Some additional information:

On the Po1.170 interface, it appears that the routers are essentially redirecting local traffic. Installing an outbound acl (deny ip 10.170.0.0 0.0.255.255 10.170.0.0 0.0.255.255) actually kills of most of the suspect traffic.

On other subinterfaces we have a slightly different problem; the traffic sniffed there does originate from a different network, but still keeps bouncing around untill TTL reaches 0.

Best I can tell, what seems to happen is that a unicast packet is send, but is flooded on the L2 network. Both routers pick up on this, and resend the packet with a decreased TTL. They each pick up the packet the other send out, and so on, and so forth. On a TCP packet we sniffed, the only things changing were the source MAC addresses, and the TTL. Sequence numbers were the same.

rjackson · ‎11-13-2003

Show us a trace route from outside of the 10.170 net to a device inside that net. Then from inside the net to a device outside.

ijdod · ‎11-14-2003

Don't have a copy/paste at hand, and the symptoms are eliminated.

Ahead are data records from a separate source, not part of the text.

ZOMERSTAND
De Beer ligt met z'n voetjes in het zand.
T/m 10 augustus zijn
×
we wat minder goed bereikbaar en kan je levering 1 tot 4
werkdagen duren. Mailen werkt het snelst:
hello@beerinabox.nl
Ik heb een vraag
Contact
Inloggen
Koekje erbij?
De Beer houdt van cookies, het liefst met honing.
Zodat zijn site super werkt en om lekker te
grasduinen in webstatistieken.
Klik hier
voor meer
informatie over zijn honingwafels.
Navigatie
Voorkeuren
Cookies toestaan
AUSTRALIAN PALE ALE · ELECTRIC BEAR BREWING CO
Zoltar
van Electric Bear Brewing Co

What we saw tracing from the outside:

C:\>tracert 10.170.5.11

Tracing route to ps0085.infonet.remu [10.170.5.11]

over a maximum of 30 hops:

1 <10 ms <10 ms <10 ms 10.203.2.90

2 <10 ms <10 ms <10 ms 10.170.2.252

3 <10 ms <10 ms 16 ms ps0085.infonet.remu [10.170.5.11]

Trace complete.

C:\>

The 10.203.2.90 is R_NIJV01, which is HSRP active for that vlan, and HSRP inactive for 10.170, the 10.170.2.252 is the address for R_NIJV02. Hop 2 should not have been there, me thinks.

Currently, with the workaround in place, the trace is as it should be:

C:\>tracert 10.170.5.11

Tracing route to ps0085.infonet.remu [10.170.5.11]

over a maximum of 30 hops:

1 <10 ms <10 ms <10 ms 10.203.2.90

2 <* ms <10 ms 16 ms ps0085.infonet.remu [10.170.5.11]

Trace complete.

ijdod · ‎11-14-2003

Port-channel was acting up.

After abusing the service window last night, we tried moving one of the vlans to on a normal, non-etherchannel port on the same router. This solved the symptoms.

We then proceeded to shut one of the 2 interfaces in the channel. This also solved the symptoms (after some quite spectacular memory errors (on both routers... )).

So, apparently the two links of the portchannel we the catalyst for the problem.

ruwhite · ‎11-14-2003

That's interesting.... Is it working with the portchannels now, or do you have it down at the moment? If you can, open a TAC case on this one, I think. It certainly seems odd to me.

Russ.W

ijdod · ‎11-18-2003

At the moment it is working in a portchannel config, but with only one link active. I fully agree with you on the odd part.

We can't open a TAC case ourselves. I think I can do so through our reseller, or through our Cisco rep.

ijdod · ‎12-17-2003

Some updates, for those who may be interested:

The problem was not limited to Port Channels. Moving the entire config to a 'normal' dot1q configuration didn't solve the problems. Neither did upgrading the IOS to 12.3.5a.

A TAC case was made, no solution as of yet.

ijdod · ‎01-20-2004

The problem turned out to be the router interfaces going in to promiscuous mode, because of the amount of configured MAC addresses on the interface (caused by HSRP). Because of this, the router started processing all traffic received on it's interface.

tbaranski · ‎01-20-2004

How many HSRP instances were there? Did TAC end up classifying this as a bug? Or is this documented behavior once a given HSRP threshold is crossed?